GIVEN DATA:
=-=-=

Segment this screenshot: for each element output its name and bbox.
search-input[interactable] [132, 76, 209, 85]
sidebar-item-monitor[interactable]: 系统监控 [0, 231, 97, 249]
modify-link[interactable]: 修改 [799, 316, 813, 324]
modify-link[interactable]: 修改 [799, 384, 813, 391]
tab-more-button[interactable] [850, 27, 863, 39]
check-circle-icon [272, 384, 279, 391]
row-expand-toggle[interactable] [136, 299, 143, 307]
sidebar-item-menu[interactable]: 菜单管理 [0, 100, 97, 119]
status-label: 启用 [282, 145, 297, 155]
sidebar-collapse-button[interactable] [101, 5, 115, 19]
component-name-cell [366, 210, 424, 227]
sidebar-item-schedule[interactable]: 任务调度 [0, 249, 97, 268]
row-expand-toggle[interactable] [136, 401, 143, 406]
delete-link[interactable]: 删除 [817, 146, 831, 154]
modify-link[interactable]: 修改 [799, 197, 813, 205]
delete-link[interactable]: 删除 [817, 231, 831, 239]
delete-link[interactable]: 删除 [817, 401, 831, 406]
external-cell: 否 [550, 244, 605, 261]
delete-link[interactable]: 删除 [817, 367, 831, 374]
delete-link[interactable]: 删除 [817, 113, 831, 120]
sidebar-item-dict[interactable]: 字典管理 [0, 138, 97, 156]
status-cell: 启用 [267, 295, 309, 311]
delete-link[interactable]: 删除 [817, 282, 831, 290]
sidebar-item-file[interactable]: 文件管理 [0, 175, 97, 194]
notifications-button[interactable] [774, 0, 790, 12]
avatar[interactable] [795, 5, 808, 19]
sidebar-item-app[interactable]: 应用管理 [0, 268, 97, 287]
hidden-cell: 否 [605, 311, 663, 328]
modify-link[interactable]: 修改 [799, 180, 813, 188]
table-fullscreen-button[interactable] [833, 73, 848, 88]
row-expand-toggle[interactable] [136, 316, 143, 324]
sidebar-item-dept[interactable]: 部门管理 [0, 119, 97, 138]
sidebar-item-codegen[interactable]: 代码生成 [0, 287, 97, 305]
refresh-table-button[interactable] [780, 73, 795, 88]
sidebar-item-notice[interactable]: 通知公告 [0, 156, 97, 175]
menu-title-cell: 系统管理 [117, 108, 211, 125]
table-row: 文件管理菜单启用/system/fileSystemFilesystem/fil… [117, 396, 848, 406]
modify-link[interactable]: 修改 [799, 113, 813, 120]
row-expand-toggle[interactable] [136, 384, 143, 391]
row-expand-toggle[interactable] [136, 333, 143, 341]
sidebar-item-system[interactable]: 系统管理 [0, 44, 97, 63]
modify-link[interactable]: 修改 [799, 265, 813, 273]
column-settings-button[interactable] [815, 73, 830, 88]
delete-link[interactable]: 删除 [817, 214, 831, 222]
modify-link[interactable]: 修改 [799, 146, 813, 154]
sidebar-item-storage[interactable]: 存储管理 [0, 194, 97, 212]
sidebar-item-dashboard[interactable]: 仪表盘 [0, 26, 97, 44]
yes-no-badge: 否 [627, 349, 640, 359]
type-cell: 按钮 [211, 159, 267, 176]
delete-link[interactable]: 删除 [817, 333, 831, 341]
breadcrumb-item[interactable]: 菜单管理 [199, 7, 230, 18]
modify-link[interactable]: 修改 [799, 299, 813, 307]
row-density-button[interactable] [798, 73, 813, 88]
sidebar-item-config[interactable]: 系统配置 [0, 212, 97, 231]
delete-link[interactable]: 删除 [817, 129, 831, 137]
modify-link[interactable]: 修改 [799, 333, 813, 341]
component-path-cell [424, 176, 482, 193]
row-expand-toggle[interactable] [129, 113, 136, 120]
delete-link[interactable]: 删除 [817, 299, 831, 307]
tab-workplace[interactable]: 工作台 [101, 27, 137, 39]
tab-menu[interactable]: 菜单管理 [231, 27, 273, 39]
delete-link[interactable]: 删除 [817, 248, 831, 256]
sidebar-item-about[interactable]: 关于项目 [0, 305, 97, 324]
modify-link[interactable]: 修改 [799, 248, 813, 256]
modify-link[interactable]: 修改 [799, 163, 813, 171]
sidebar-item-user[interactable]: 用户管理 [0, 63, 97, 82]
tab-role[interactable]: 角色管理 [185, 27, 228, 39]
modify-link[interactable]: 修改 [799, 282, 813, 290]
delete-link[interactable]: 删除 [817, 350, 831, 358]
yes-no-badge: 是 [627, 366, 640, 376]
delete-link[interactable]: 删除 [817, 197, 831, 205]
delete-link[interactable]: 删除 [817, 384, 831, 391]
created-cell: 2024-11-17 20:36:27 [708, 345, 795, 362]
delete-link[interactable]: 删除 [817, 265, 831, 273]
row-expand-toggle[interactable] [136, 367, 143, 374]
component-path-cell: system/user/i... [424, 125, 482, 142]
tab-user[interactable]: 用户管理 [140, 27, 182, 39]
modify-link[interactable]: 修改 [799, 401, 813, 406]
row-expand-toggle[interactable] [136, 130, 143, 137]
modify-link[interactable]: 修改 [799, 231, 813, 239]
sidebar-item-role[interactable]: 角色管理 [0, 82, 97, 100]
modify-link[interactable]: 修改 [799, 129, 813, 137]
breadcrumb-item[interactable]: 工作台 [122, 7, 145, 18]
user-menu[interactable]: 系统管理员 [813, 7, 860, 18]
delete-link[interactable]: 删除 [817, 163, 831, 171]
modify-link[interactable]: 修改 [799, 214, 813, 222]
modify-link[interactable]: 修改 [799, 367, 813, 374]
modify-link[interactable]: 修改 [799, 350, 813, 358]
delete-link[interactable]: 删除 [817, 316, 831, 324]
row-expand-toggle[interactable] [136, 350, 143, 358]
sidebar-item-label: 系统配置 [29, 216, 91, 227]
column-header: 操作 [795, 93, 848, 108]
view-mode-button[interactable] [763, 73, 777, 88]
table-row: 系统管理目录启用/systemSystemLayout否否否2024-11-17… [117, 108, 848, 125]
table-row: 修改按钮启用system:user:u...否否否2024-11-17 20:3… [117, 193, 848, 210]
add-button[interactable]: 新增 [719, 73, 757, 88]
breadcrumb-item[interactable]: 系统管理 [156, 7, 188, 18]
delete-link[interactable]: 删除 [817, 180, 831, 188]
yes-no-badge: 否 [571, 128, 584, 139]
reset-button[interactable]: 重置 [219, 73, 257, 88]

=-=-=

BRIEF: Copy every line from the data that includes the string "role".

EXERCISE RESPONSE:
tab-role[interactable]: 角色管理 [185, 27, 228, 39]
sidebar-item-role[interactable]: 角色管理 [0, 82, 97, 100]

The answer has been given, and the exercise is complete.